J’étais euphorique de retourner tenir un stand au festival du livre tant j’aime cette manifestation culturelle. Il faut dire que depuis quarante ans, la formule s’était quelque peu essoufflée, rattrapée par la cash machine que l’évènement suscitait !

J’aime tellement ces deux premiers jours d’installation où tout le monde s’occuper à mettre en place son stand comme des petites fourmis travailleuses qui ouvrent des cartons dans un esprit d’équipe indispensable.
Quel cadeau de se trouver dans un pareil lieu, beaucoup plus central que la porte de Versailles (je mettais une heure chaque soir pour rentrer après dix heures de travail quotidiens) et surtout enchanteur : on se régale de se poser dans les canapés du balcon Eiffel ! Le vendredi après-midi (premier jour du salon) se déroulait un cross d’endurance pour des élèves sur le Champ de mars.
Le Grand palais éphémère, ça en jette !
J’avoue que j’ai été un peu désarçonnée par le nom du lieu que je situais mordicus à coté du Grand palais.

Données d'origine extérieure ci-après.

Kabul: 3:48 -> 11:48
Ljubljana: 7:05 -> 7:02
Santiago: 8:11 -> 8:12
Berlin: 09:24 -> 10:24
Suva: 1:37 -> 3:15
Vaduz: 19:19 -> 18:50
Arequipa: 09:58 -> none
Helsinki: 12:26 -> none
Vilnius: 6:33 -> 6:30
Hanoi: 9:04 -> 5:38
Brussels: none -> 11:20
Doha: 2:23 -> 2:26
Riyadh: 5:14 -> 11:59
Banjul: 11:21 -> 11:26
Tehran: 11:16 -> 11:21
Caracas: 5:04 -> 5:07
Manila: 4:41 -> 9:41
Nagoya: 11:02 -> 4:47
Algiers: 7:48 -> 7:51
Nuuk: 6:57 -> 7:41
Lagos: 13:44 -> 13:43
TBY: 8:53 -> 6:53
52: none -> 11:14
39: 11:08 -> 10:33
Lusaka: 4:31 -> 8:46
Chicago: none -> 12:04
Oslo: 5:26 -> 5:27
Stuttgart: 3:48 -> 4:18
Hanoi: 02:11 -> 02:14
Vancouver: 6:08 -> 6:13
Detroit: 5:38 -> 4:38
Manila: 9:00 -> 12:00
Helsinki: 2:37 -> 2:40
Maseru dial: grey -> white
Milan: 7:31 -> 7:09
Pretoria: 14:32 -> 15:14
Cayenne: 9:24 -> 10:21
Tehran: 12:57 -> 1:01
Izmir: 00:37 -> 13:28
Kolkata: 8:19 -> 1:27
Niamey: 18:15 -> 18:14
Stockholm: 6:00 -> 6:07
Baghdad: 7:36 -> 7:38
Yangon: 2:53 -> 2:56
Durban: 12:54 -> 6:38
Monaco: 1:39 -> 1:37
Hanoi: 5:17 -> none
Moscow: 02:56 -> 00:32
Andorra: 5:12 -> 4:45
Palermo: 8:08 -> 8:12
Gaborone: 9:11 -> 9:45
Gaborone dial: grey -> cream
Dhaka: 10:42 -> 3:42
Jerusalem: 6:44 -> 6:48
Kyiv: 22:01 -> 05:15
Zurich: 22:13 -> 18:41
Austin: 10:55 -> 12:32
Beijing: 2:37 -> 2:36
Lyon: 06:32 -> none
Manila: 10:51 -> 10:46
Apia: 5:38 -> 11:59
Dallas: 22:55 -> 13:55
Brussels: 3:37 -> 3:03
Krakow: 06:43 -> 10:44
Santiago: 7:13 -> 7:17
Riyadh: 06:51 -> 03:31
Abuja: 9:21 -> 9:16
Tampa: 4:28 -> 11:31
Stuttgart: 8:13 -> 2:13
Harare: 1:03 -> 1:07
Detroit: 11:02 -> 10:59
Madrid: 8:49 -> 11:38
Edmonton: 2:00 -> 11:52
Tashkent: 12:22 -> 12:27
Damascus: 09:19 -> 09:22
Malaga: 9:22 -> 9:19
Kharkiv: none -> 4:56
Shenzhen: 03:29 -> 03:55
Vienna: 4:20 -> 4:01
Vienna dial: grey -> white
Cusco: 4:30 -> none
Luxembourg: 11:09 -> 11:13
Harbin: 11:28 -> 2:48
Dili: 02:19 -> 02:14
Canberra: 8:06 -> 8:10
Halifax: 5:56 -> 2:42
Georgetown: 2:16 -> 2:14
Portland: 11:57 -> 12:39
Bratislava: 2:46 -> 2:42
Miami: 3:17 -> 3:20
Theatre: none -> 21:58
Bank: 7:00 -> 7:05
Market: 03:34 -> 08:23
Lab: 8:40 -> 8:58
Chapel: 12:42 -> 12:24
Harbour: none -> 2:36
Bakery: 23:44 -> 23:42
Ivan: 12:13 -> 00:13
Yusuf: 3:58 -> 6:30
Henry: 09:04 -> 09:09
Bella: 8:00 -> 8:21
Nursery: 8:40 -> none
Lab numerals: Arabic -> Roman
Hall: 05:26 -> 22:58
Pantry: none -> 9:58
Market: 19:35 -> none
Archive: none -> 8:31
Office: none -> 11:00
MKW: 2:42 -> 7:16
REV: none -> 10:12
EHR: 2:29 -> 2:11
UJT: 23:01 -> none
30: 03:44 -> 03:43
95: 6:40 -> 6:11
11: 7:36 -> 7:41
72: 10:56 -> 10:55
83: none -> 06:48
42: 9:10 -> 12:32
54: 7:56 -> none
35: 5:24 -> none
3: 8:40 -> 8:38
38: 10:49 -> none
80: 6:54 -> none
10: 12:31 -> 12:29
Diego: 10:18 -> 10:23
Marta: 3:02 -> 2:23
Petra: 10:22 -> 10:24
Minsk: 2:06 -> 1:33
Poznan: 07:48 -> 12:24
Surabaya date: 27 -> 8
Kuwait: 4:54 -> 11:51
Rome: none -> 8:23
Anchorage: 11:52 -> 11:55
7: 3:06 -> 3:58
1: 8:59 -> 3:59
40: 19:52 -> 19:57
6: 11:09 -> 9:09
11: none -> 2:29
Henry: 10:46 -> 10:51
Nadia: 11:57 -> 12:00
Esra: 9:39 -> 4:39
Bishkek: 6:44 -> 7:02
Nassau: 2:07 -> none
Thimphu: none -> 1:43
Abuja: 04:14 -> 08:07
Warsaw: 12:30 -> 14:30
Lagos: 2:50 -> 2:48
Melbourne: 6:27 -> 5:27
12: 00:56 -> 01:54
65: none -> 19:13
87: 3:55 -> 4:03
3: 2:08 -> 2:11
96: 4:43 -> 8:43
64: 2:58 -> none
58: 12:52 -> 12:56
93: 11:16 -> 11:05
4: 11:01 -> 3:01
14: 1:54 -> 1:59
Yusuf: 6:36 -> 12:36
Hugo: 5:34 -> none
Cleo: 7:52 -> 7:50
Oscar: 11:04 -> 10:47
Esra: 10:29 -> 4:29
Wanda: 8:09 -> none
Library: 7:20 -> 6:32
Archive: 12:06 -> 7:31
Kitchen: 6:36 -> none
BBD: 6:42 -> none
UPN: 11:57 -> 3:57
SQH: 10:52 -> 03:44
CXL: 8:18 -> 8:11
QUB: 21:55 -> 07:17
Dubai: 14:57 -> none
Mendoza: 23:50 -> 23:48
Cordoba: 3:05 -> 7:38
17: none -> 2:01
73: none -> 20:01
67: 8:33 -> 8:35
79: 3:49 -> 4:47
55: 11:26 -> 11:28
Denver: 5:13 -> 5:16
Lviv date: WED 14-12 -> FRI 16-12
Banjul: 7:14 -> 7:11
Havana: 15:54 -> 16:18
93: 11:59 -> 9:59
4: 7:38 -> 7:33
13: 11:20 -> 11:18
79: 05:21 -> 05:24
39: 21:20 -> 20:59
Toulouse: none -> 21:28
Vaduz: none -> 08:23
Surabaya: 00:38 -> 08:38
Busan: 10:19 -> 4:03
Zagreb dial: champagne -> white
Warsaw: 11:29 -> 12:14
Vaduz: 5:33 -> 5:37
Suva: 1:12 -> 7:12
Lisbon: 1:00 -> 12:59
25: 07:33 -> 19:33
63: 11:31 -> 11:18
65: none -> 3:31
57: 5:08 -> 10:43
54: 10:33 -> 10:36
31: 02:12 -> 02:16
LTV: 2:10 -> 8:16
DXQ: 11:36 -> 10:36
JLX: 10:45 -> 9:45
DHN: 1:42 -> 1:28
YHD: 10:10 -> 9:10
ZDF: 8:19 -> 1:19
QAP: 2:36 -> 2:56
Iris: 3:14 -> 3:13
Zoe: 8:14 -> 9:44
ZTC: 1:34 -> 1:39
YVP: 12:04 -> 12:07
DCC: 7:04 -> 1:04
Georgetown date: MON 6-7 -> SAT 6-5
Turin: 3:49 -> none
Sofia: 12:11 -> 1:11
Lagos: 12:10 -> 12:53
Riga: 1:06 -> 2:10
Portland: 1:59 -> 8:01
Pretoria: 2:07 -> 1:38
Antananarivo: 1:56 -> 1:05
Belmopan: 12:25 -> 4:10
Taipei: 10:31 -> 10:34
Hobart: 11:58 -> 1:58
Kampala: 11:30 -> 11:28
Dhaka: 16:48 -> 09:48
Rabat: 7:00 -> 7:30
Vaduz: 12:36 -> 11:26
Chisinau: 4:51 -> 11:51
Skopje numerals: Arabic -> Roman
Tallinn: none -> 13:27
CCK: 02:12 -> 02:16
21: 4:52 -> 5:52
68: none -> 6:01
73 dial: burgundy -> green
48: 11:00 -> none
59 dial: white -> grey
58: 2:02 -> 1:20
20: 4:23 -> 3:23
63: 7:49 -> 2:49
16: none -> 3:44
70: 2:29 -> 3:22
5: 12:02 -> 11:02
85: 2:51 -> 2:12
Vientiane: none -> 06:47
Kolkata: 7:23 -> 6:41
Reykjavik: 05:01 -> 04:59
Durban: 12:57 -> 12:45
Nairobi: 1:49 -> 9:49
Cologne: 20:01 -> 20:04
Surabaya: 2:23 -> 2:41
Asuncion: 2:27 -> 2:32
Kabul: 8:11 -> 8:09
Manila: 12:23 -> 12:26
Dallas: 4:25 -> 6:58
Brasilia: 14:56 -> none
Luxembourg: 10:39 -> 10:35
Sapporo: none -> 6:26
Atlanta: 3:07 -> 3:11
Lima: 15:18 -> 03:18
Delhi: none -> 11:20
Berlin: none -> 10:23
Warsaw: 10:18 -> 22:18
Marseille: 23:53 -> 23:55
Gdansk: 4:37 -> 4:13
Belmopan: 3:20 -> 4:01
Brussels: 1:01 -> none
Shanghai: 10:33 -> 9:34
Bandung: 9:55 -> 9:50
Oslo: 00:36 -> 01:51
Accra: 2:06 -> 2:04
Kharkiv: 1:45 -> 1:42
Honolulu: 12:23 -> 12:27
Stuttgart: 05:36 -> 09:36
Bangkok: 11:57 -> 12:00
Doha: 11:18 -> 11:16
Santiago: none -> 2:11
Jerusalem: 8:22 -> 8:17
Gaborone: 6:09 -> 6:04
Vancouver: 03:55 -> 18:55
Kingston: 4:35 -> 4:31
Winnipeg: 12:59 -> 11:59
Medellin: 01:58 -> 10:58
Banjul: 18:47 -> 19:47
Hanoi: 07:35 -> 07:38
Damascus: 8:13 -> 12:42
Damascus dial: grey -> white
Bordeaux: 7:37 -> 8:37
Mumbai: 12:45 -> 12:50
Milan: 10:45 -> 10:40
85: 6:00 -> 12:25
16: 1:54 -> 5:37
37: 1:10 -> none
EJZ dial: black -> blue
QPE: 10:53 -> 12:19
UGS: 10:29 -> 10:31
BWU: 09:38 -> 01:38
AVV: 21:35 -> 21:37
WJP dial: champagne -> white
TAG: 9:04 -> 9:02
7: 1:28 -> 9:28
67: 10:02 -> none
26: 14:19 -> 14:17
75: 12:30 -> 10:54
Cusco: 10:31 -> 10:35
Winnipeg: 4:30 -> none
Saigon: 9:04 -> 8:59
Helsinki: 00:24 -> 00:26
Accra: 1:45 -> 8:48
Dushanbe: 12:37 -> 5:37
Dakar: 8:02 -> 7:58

C’était un grand plaisir de revenir avenue de Suffren et j’ai bien envie de regarder rapidement le film Eiffel avec Romain Duris. Je connaissais aussi un peu l’Ecole militaire où notre chère amie Marie, fêtait sa thèse il y a quelques années.
Le Grand palais éphémère est une structure architecturale moderne qui ressemble beaucoup au Grand palais construit pour l’exposition universelle de 1900 avec ses 44 arches monumentales. Il flottait un air d’exposition universelle avec une telle architecture !

Les organisateurs du salon ont été malins dans leur scénographie d’entrée avec cette grande affiche du festival pouvant servir de photocall avec la statue du maréchal Joffre à l’entrée.
En attendant patiemment que nous recevions le relevé des ventes du salon, j’ai lu avec attention les articles de Livres-Hebdo et d’Actualitté qui tiraient un bilan de cette nouvelle édition. Il faut savoir que les professionnels du livre, surtout à Paris, sont un public ultra exigeant, presque aussi glacial que le monde du cinéma un soir de Césars.
Aux premiers abords, les étagères et les tables en bois brut pouvaient paraître un peu cheap et j’ai eu du mal à m’habituer à l’absence de moquette. Mais finalement frugalité et écologie ont fait bon ménage, c’était important de revenir à la simplicité des premiers salons du livre des années 1980. Surtout après ces deux années difficiles.
Je pense que les 300 stands d’éditeurs ont joué le jeu car tout le monde était ravi du retour de cette manifestation incontournable pour le livre en France.
Mais il faudra rapidement trouver des solutions l’an prochain pour pallier aux longues files d’attente aux caisses et à l’entrée, permettre une circulation plus fluide dans les allées et surtout proposer plus de lieux de restauration (le nerf de la guerre, je blague !).
Un festival à dimension humaine
Le vrai point fort de cette nouvelle édition est le lien direct entre le SNE à travers sa filiale Paris livres évènements et les éditeurs. Je salue la disponibilité d’Angie et d’Axelle qui étaient chargées de notre square religions pour leurs explications précises et leur rétro planning limpide deux semaines avant l’évènement. C’est le directeur commercial lui même qui nous a accueilli et remis nos badges lors du montage des stands.
Quand je suis arrivée avec mon roll-up et mes catalogues le mercredi, l’équipe de Paris librairies avait quasiment terminé de monter notre stand alors que je m’attendais à devoir tout ouvrir moi-même. Une centaine de libraires avaient été détachés de librairies parisiennes de renom : Le divan dans le 15eme arrondissement, Compagnies, la librairie du Quartier latin…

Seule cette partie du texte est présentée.